>>
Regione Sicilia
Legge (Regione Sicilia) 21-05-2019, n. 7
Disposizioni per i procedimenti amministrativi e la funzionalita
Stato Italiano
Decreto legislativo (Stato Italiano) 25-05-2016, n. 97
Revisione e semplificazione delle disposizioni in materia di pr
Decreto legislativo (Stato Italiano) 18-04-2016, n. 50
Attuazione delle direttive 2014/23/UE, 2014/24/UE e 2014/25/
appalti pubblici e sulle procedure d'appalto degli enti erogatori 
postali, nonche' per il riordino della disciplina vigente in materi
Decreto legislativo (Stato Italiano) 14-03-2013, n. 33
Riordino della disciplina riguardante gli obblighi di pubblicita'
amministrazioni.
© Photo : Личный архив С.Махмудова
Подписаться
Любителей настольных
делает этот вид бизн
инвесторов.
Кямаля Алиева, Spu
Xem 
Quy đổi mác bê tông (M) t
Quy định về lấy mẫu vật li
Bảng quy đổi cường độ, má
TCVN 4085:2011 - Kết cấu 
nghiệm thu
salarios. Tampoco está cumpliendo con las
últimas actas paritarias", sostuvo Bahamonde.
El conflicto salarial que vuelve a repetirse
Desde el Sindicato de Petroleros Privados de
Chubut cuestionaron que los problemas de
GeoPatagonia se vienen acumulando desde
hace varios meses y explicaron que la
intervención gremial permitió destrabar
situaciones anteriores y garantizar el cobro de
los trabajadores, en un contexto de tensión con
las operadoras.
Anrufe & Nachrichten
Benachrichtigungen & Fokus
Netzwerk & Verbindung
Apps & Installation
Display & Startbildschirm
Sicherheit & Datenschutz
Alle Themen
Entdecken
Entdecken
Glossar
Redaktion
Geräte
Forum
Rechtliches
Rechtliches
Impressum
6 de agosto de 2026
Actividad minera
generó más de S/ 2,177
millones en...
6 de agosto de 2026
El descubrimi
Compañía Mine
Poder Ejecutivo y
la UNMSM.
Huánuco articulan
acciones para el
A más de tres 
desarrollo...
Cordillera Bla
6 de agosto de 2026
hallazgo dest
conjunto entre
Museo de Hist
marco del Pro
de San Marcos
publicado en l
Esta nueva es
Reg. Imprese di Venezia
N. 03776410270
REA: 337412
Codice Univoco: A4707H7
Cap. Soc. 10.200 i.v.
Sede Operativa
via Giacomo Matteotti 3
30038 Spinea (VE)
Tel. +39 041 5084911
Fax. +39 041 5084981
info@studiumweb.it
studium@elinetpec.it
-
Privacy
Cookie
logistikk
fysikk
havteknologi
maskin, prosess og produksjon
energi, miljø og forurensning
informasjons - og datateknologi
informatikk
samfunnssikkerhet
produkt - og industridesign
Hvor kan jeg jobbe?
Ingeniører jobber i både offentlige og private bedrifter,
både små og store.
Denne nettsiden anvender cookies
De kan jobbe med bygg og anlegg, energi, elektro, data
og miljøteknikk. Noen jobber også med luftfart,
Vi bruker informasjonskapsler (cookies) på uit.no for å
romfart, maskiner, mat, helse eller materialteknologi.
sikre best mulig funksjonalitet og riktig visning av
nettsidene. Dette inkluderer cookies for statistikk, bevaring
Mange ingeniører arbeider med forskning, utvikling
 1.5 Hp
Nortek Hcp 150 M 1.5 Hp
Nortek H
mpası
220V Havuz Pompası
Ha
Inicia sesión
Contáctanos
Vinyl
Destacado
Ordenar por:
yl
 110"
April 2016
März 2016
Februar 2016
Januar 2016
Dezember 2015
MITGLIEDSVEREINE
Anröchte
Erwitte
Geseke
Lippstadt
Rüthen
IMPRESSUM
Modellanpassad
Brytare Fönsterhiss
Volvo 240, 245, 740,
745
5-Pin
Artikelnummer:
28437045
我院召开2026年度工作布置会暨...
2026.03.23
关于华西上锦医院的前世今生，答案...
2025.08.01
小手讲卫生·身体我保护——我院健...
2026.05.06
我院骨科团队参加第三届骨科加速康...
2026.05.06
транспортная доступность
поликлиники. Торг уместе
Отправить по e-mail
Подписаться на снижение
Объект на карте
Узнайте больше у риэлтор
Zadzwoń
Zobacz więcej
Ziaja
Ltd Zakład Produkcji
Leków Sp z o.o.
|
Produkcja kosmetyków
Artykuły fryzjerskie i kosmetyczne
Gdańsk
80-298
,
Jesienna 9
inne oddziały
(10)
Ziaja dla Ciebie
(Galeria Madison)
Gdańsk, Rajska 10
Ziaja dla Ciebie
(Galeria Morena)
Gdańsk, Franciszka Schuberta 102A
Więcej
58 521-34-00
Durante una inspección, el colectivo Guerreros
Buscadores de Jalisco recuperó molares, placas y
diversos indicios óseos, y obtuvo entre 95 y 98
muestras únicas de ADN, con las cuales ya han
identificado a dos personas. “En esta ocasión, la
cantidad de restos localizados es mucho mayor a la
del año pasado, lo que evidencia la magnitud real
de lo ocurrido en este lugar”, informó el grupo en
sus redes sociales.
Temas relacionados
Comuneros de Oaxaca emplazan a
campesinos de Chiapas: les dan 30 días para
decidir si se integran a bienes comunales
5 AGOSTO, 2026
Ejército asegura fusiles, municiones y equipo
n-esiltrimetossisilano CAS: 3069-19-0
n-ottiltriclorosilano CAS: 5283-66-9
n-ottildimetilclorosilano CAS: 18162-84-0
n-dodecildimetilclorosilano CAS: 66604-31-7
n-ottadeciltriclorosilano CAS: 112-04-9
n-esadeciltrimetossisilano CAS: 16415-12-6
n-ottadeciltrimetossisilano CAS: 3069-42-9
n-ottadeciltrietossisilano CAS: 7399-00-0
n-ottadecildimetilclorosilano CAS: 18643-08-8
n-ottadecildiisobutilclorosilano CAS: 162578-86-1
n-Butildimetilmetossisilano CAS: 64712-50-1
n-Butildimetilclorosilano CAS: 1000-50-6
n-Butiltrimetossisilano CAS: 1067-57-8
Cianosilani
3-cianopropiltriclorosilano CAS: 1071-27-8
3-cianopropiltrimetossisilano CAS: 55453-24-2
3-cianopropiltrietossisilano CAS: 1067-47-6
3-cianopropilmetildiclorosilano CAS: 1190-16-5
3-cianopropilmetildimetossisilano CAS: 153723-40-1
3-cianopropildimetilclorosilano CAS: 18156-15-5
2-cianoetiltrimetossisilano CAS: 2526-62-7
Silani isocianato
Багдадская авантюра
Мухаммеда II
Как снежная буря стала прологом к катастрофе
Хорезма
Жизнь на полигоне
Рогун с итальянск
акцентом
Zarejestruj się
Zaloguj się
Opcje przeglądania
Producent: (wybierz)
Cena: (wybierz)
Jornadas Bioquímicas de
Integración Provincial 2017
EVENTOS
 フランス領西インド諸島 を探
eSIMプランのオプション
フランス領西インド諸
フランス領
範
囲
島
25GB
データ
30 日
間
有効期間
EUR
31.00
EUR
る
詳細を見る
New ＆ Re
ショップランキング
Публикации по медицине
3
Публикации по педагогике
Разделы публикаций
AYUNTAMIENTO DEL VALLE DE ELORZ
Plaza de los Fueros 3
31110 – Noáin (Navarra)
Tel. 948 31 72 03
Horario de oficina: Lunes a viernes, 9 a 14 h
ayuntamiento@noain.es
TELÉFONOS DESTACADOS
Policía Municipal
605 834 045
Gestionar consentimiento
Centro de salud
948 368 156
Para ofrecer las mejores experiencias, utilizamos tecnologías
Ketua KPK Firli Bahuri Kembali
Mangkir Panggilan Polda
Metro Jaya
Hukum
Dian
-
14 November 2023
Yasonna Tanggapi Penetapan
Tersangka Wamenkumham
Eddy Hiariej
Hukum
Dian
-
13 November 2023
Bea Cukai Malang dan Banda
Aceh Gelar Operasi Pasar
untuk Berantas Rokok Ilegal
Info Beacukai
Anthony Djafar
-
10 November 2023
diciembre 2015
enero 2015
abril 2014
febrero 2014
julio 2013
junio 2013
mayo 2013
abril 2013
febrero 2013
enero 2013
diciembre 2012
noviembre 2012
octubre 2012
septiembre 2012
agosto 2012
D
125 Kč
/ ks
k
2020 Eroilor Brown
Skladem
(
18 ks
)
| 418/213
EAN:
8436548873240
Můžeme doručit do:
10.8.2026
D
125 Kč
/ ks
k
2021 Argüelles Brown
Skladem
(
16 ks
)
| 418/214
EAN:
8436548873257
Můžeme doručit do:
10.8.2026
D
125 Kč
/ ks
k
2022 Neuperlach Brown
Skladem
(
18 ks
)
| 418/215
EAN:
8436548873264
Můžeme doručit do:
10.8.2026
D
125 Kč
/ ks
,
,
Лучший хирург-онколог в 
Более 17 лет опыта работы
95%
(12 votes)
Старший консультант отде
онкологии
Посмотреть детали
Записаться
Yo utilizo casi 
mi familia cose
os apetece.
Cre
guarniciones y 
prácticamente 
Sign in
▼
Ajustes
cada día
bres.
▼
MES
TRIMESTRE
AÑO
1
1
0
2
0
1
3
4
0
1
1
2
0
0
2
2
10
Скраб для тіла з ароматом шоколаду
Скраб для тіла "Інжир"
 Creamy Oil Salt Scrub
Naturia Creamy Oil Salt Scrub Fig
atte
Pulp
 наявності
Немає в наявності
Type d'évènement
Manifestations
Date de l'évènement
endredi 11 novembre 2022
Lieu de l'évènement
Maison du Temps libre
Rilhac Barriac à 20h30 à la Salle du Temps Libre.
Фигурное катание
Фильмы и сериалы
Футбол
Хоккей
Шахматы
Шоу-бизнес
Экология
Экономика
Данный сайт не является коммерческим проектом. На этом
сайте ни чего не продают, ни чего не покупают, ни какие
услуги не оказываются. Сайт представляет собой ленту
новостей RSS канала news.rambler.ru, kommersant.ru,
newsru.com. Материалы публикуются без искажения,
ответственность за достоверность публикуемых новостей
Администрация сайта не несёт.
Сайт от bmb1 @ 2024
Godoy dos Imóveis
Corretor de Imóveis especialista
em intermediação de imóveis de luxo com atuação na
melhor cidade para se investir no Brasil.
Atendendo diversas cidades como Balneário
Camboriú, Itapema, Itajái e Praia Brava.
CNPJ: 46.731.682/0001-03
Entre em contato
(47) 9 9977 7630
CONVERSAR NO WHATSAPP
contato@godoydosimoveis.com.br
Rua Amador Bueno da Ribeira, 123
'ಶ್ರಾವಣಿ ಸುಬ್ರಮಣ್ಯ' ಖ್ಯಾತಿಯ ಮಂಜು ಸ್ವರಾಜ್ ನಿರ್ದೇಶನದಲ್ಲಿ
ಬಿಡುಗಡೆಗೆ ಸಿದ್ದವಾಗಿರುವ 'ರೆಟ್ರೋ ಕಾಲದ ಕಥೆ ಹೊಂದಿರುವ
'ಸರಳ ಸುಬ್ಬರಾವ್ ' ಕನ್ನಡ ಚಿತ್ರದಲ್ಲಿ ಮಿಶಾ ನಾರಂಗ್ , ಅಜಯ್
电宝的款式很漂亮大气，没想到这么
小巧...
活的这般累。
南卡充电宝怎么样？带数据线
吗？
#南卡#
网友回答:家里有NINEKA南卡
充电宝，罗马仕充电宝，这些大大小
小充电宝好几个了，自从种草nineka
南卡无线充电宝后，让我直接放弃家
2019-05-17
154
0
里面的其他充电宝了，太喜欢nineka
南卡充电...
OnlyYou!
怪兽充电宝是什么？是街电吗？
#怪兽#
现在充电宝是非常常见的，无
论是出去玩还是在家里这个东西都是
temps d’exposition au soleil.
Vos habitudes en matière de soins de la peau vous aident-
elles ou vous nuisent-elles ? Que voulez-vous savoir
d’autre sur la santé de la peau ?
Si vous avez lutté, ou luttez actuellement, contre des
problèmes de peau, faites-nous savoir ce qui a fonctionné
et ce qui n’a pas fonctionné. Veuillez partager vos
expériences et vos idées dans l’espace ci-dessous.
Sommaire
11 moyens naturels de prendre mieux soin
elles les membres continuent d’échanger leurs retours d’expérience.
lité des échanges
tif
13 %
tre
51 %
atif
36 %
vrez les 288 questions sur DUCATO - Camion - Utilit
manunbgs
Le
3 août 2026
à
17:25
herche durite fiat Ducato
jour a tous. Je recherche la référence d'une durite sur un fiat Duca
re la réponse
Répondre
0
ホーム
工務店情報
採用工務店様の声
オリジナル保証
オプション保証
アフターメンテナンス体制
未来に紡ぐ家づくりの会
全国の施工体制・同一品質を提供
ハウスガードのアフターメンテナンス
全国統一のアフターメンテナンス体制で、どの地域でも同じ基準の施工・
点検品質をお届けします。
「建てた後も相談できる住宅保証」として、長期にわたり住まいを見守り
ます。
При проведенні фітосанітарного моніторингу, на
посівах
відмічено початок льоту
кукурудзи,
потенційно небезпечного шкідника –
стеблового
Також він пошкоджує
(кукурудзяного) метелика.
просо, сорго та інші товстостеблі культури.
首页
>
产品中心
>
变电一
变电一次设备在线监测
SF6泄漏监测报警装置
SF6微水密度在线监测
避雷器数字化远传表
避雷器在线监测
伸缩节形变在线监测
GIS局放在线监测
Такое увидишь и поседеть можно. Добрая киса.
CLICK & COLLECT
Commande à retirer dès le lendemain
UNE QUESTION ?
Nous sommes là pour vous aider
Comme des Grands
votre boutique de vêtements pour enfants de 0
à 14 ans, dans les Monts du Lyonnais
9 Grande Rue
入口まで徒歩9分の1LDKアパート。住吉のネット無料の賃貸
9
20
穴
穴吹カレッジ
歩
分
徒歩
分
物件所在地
<<
What you will do:
In the listing above, transcribe exactly everything from the line containing "Скраб для тіла з ароматом шоколаду" down to the line containing "Rua Amador Bueno da Ribeira, 123", including both and nothing more.

Result of this exercise:
Скраб для тіла з ароматом шоколаду
Скраб для тіла "Інжир"
 Creamy Oil Salt Scrub
Naturia Creamy Oil Salt Scrub Fig
atte
Pulp
 наявності
Немає в наявності
Type d'évènement
Manifestations
Date de l'évènement
endredi 11 novembre 2022
Lieu de l'évènement
Maison du Temps libre
Rilhac Barriac à 20h30 à la Salle du Temps Libre.
Фигурное катание
Фильмы и сериалы
Футбол
Хоккей
Шахматы
Шоу-бизнес
Экология
Экономика
Данный сайт не является коммерческим проектом. На этом
сайте ни чего не продают, ни чего не покупают, ни какие
услуги не оказываются. Сайт представляет собой ленту
новостей RSS канала news.rambler.ru, kommersant.ru,
newsru.com. Материалы публикуются без искажения,
ответственность за достоверность публикуемых новостей
Администрация сайта не несёт.
Сайт от bmb1 @ 2024
Godoy dos Imóveis
Corretor de Imóveis especialista
em intermediação de imóveis de luxo com atuação na
melhor cidade para se investir no Brasil.
Atendendo diversas cidades como Balneário
Camboriú, Itapema, Itajái e Praia Brava.
CNPJ: 46.731.682/0001-03
Entre em contato
(47) 9 9977 7630
CONVERSAR NO WHATSAPP
contato@godoydosimoveis.com.br
Rua Amador Bueno da Ribeira, 123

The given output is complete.